Dude, is my code constant time? 是一篇 2016 年的論文。這篇論文主要的目的在用統計學「假設檢定」的方式來確認程式的執行時間不會因輸入的測資的差異而改變；進一步可以用來判斷旁通道攻擊中的 timming attack 對被測試程式的威脅程度。

這篇論文採用的實驗模型將測資分為兩個類型（classes），類型一為唯一固定測資、類型二為其他所有隨機測資的集合。採用的假設檢定為 Welch's t-test，檢定兩個母體的平均值是否有「顯著」差異。這種檢定方式不假設兩母體有同樣的標準差、亦不對兩種採樣的採樣數有所限制。

具體而言，lab0-c 實驗分成以下步驟：準備測資、測試、更新統計資料，若資料量足夠則進行假設檢定、反之重複準備測資…
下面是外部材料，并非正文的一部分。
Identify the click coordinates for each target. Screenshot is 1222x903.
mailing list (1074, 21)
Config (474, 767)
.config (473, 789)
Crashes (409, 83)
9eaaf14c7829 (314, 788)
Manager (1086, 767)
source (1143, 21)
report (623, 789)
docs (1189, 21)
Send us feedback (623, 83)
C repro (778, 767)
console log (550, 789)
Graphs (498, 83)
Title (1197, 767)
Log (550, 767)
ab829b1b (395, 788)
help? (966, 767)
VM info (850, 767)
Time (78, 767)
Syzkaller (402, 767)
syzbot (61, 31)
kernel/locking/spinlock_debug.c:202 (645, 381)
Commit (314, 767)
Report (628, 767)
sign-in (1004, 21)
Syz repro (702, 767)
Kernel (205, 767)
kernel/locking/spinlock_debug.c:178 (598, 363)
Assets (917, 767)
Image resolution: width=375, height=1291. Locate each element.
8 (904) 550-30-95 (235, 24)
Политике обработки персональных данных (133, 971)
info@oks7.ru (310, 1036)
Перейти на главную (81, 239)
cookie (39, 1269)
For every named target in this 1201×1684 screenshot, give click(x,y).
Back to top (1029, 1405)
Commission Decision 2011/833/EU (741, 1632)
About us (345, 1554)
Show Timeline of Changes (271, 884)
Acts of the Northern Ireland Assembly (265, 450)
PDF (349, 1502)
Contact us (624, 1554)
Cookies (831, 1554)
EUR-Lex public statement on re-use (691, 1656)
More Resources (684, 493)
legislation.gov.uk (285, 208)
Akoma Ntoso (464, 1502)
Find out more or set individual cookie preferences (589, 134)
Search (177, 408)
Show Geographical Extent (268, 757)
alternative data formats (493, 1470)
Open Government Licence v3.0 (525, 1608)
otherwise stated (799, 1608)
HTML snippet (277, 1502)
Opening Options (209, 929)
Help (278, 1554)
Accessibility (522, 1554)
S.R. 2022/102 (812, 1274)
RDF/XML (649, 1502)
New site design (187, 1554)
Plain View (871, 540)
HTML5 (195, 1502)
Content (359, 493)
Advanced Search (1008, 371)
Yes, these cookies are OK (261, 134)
首先，準備測資。固定測資採用長度為零的 empty queue；隨機測資則是不定長度（<1e4）、內容隨機的 queue。兩類型的測資被隨機打散在測試序列當中。每次執行測試時，測資的總數由 number_measurements 規範（實際上會減去兩倍的 drop_size）

void prepare_inputs(uint8_t *input_data, uint8_t *classes)
{
    randombytes(input_data, number_measurements * chunk_size);
    for (size_t i = 0; i < number_measurements; i++) {
        classes[i] = randombit();
        if (classes[i] == 0)
            *(uint16_t *) (input_data + i * chunk_size) = 0x00;
    }

    for (size_t i = 0; i < NR_MEASURE; ++i) {
        /* Generate random string */
        randombytes((uint8_t *) random_string[i], 7);
        random_string[i][7] = 0;
    }
}

測試執行的方式如下，先將 queue 準備好，然後紀錄 q_size（或 q_insert_tail）的執行時間。

        for (size_t i = drop_size; i < number_measurements - drop_size; i++) {
            char *s = get_random_string();
            dut_new();
            dut_insert_head(
                get_random_string(),
                *(uint16_t *) (input_data + i * chunk_size) % 10000);
            before_ticks[i] = cpucycles();
            dut_insert_tail(s, 1);
            after_ticks[i] = cpucycles();
            dut_free();
        }

測試序列完成之後，將 before_ticks 與 after_ticks 相減得到執行時間，然後更新統計資訊。其中，t_push 為即時（Online）更新統計資訊的函式。

static void update_statistics(int64_t *exec_times, uint8_t *classes)
{
    for (size_t i = 0; i < number_measurements; i++) {
        int64_t difference = exec_times[i];
        /* Cpu cycle counter overflowed or dropped measurement */
        if (difference <= 0) {
            continue;
        }
        /* do a t-test on the execution time */
        t_push(t, difference, classes[i]);
    }
}

值得注意的地方是，根據論文描述，因為作業系統運作時中斷、行程切換的緣故，採樣結果通往往會有（skewwed）時間較長的傾向；因此，會將執行時間超過一定閥值的採樣點移除。然而，這樣的方法直接應用在這裡（測試是否為

O (1)

）可能會有困難，所以沒有看到類似的程式碼。建議可以改成「移除前 10% 的資料點」達成類似的目標。

最後，進行假設檢定，此時若採樣點已湊齊（enough_measurements），則假設檢定的結果具有意義，此時若檢定兩採樣的母體具有顯著差異性，就代表執行時間不是 constant time。